Midjourney v6 used cat::2 dog::1 to force composition. Midjourney v7 dropped inline :: multi-prompts in favor of natural language plus parameter weights (--ow, --sw, --stylize). FLUX never had :: — it weights by position in the sentence and guidance scale, not SD-style parentheses.

This guide maps what actually works on Midjourney and FLUX in 2026, when to roll back to v6 syntax, and why copying SD prompt packs into either model wastes tokens.

Three weighting systems (don't mix them)

| System | Models | Syntax |

| Token multipliers | SDXL, SD 1.5, Pony | (word:1.2), ((word)), [word] down-weight |

| Promptlet weights | Midjourney v1–v6.1 | concept A::2 concept B::1 |

| Positional + params | Midjourney v7, FLUX | Word order, --ow, --sw, guidance scale |

SDXL (keyword:weight) is covered in our dedicated SDXL guide. This article is Midjourney + FLUX only.

Midjourney v7: what replaced :: weights

Official Midjourney docs and API references (Evolink, Aliyun marketplace guides, mid-2026) state: v7 does not support inline multi-prompt `::` separators. The :: that still works lives inside parameters — e.g. --sref url1::2 url2::1 — not in the main text prompt.

v7 weighting levers:

  1. Word order and sentence structure — subject and priority adjectives first
  2. `--no` — exclude concepts (≈ -0.5 weight in v6 multi-prompt math)
  3. Reference weights--ow, --sw, --iw
  4. `--stylize` — global aesthetic pressure vs literal prompt obedience

v7 text prompt: order = weight

Weak (everything equal):

forest, temple, mist, moonlight, ancient, cinematic

Strong (hierarchy without ::):

Ancient stone temple dominates the composition, rising from a misty forest. Soft moonlight filters through trees. Cinematic wide establishing shot.

First sentence = hero concept. Second = environment. Third = camera. Same four nouns, explicit hierarchy — no :: needed.

--no as negative weight

In v6, --no red equaled red::-0.5 in multi-prompt math. v7 keeps --no:

vibrant tulip field, spring morning, soft diffused light --no red flowers, shadows, watermark --v 7

Stack exclusions: --no text, logo, extra fingers, blurry background

Prefer positive framing when --no fights the scene: "white seamless background" beats --no clutter alone.
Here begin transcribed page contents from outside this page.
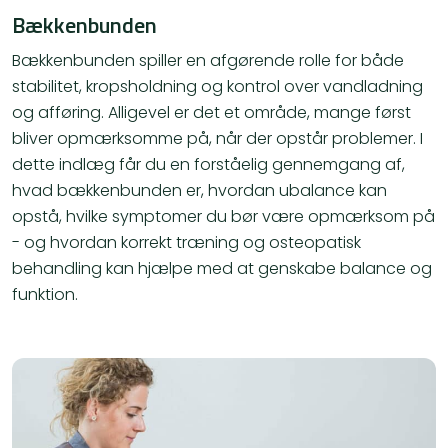
Bækkenbunden
Bækkenbunden spiller en afgørende rolle for både
stabilitet, kropsholdning og kontrol over vandladning
og afføring. Alligevel er det et område, mange først
bliver opmærksomme på, når der opstår problemer. I
dette indlæg får du en forståelig gennemgang af,
hvad bækkenbunden er, hvordan ubalance kan
opstå, hvilke symptomer du bør være opmærksom på
- og hvordan korrekt træning og osteopatisk
behandling kan hjælpe med at genskabe balance og
funktion.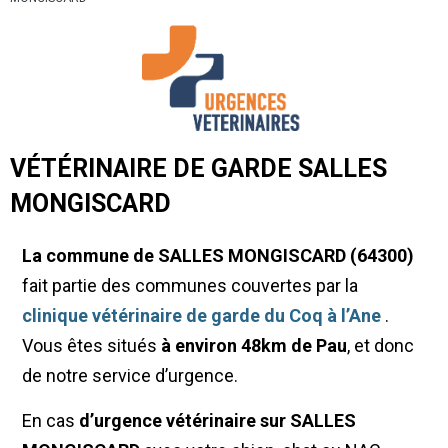
VÉTÉRINAIRE DE GARDE SALLES
MONGISCARD
La commune de SALLES MONGISCARD (64300)
fait partie des communes couvertes par la
clinique vétérinaire de garde du Coq à l’Ane
.
Vous êtes situés
à environ 48km de Pau
, et donc
de notre service d’urgence.
En cas
d’urgence vétérinaire sur SALLES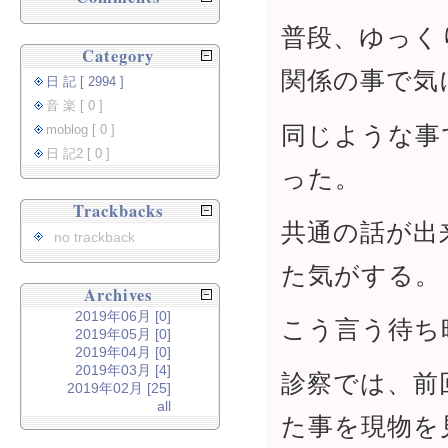
普段、ゆっく
Category
関係の事で気
日 記 [ 2994 ]
音 楽 [ 0 ]
同じような事
moblog [ 0 ]
日 記2 [ 0 ]
った。
Trackbacks
共通の話が出
no trackback
た気がする。
Archives
2019年06月 [0]
こう言う待ち
2019年05月 [0]
2019年04月 [0]
2019年03月 [4]
診察では、前
2019年02月 [25]
all
た事を現物を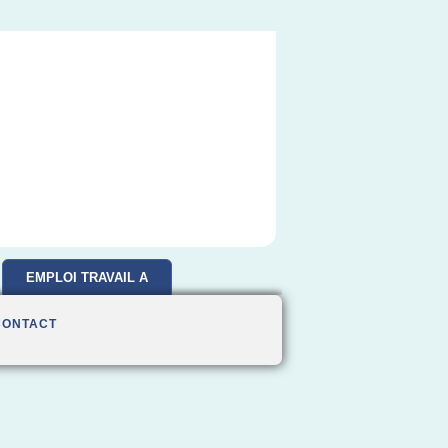
EMPLOI TRAVAIL A
DOMICILE
CONTACT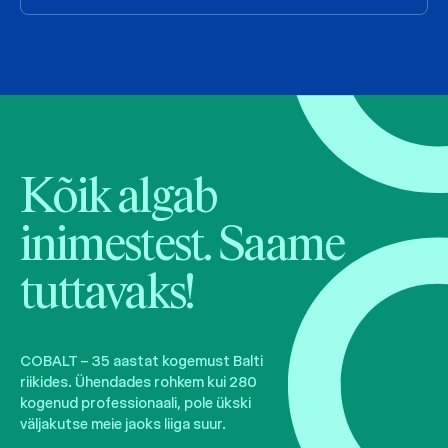
Kõik algab
inimestest. Saame
tuttavaks!
COBALT – 35 aastat kogemust Balti
riikides. Ühendades rohkem kui 280
kogenud professionaali, pole ükski
väljakutse meie jaoks liiga suur.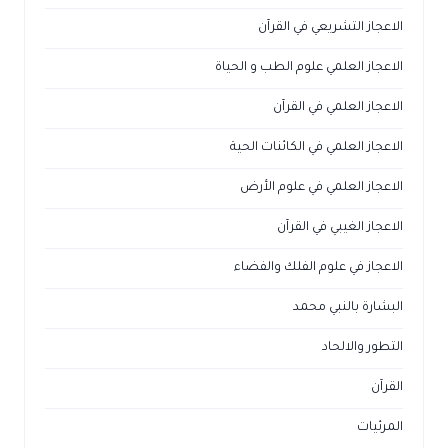
الاعجاز التشريعي في القرآن
الاعجاز العلمي علوم الطب و الحياة
الاعجاز العلمي في القرآن
الاعجاز العلمي في الكائنات الحية
الاعجاز العلمي في علوم الأرض
الاعجاز الغيبي في القرآن
الاعجاز في علوم الفلك والفضاء
البشارة بالنبي محمد
التطور والالحاد
القرآن
المرئيات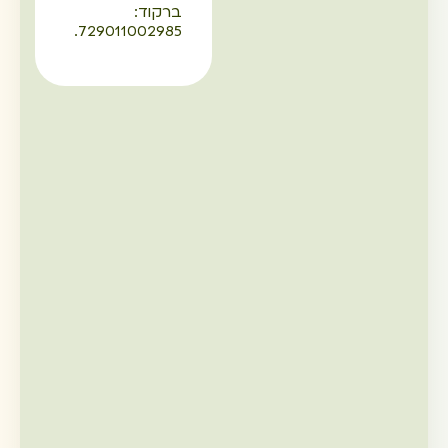
ברקוד:
729011002985.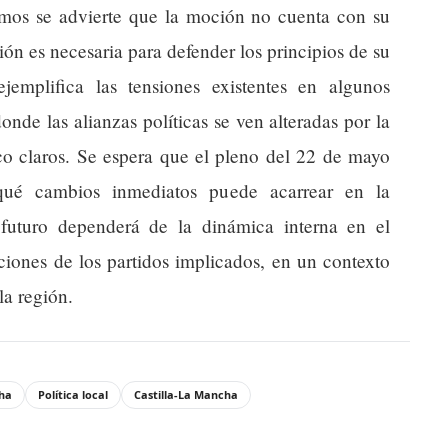
mos se advierte que la moción no cuenta con su
ción es necesaria para defender los principios de su
jemplifica las tensiones existentes en algunos
nde las alianzas políticas se ven alteradas por la
co claros. Se espera que el pleno del 22 de mayo
qué cambios inmediatos puede acarrear en la
 futuro dependerá de la dinámica interna en el
ciones de los partidos implicados, en un contexto
la región.
cha
Política local
Castilla-La Mancha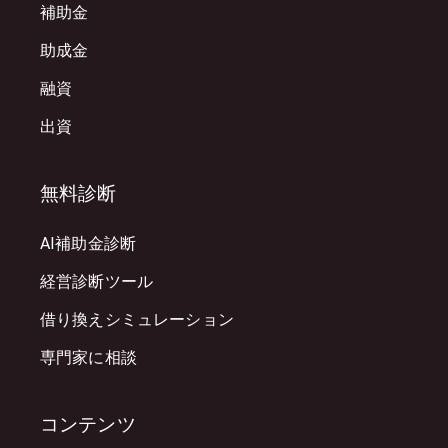
補助金
助成金
融資
出資
無料診断
AI補助金診断
経営診断ツール
借り換えシミュレーション
専門家に相談
コンテンツ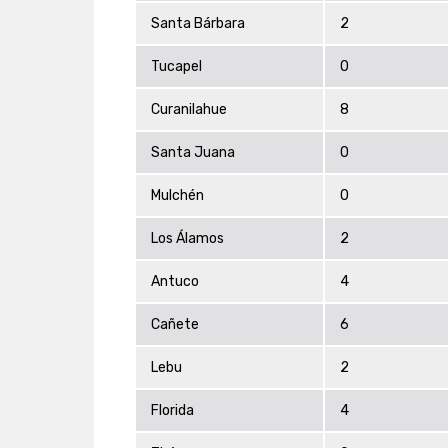
Santa Bárbara
2
Tucapel
0
Curanilahue
8
Santa Juana
0
Mulchén
0
Los Álamos
2
Antuco
4
Cañete
6
Lebu
2
Florida
4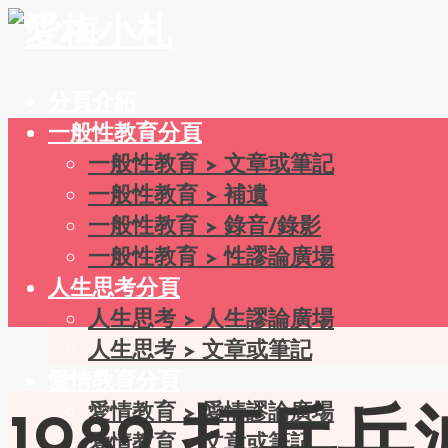
分頁介紹
一般性教育分頁
一般性教育 > 文章或筆記
一般性教育 > 補遺
一般性教育 > 錄音/錄影
一般性教育 > 性謬論廣場
人生思考分頁
人生思考 > 人生謬論廣場
人生思考 > 文章或筆記
愛情教育分頁
愛情教育 > 愛情謬論廣場
愛情教育 > 文章或筆記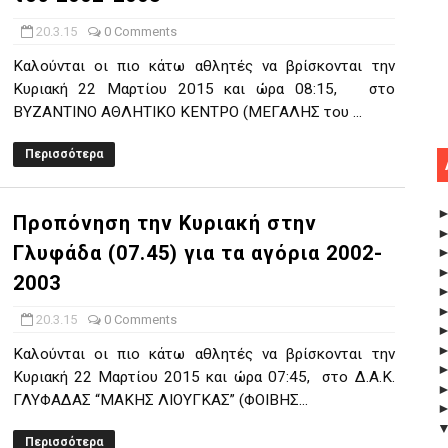
20.3.15
0 Comments
Καλούνται οι πιο κάτω αθλητές να βρίσκονται την
Κυριακή 22 Μαρτίου 2015 και ώρα 08:15, στο
ΒΥΖΑΝΤΙΝΟ ΑΘΛΗΤΙΚΟ ΚΕΝΤΡΟ (ΜΕΓΑΛΗΣ του ...
Περισσότερα
Προπόνηση την Κυριακή στην
Γλυφάδα (07.45) για τα αγόρια 2002-
2003
20.3.15
0 Comments
Καλούνται οι πιο κάτω αθλητές να βρίσκονται την
Κυριακή 22 Μαρτίου 2015 και ώρα 07:45, στο Δ.Α.Κ.
ΓΛΥΦΑΔΑΣ “ΜΑΚΗΣ ΛΙΟΥΓΚΑΣ” (ΦΟΙΒΗΣ...
Περισσότερα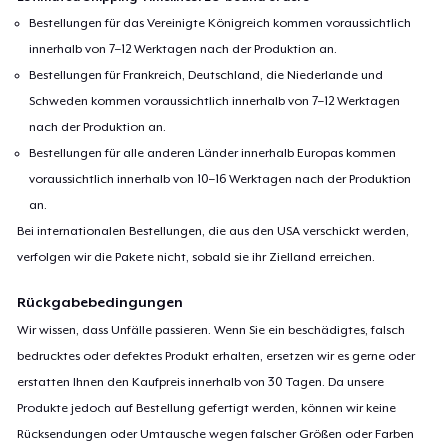
Bestellungen für das Vereinigte Königreich kommen voraussichtlich
innerhalb von 7–12 Werktagen nach der Produktion an.
Bestellungen für Frankreich, Deutschland, die Niederlande und
Schweden kommen voraussichtlich innerhalb von 7–12 Werktagen
nach der Produktion an.
Bestellungen für alle anderen Länder innerhalb Europas kommen
voraussichtlich innerhalb von 10–16 Werktagen nach der Produktion
an.
Bei internationalen Bestellungen, die aus den USA verschickt werden,
verfolgen wir die Pakete nicht, sobald sie ihr Zielland erreichen.
Rückgabebedingungen
Wir wissen, dass Unfälle passieren. Wenn Sie ein beschädigtes, falsch
bedrucktes oder defektes Produkt erhalten, ersetzen wir es gerne oder
erstatten Ihnen den Kaufpreis innerhalb von 30 Tagen. Da unsere
Produkte jedoch auf Bestellung gefertigt werden, können wir keine
Rücksendungen oder Umtausche wegen falscher Größen oder Farben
Parameter weights (v7 reference stack)

| Parameter | Range | Default | Controls |

| --ow | 1–1000 | 100 | Omni Reference (--oref) fidelity |

| --sw | 0–1000 | 100 | Style reference (--sref) strength |

| --iw | 0–3 | 1 | Image prompt vs text prompt balance |

| --stylize | 0–1000 | 100 | MJ house aesthetic vs raw obedience |

| --style raw | flag | off | Lowers stylize effect; prompt words dominate |

Competition rule (Aliyun MJ guide 2026): --ow, --sw, --iw, and --stylize fight for influence. High --stylize (250+) without raising --ow/--sw → character or style drift.

Multi-sref weighting (v7 — :: works here):

[prompt] --sref styleA.jpg::2 styleB.jpg::1 --sw 150 --v 7

styleA gets 2× the style influence of styleB within the sref parameter.

v7 worked example: balancing text vs reference

Goal: photoreal portrait, strong face lock, subtle style grade.

Woman in olive field jacket, three-quarter portrait, soft window light camera left, shallow depth of field --oref [URL] --ow 500 --sref [grade_url] --sw 60 --style raw --stylize 80 --v 7

  • --ow 500 — face wins over scene novelty
  • --sw 60 — color grade whispers, doesn't repaint
  • --style raw --stylize 80 — text lighting description respected

If face drifts: raise --ow. If image looks over-processed: lower --sw and --stylize.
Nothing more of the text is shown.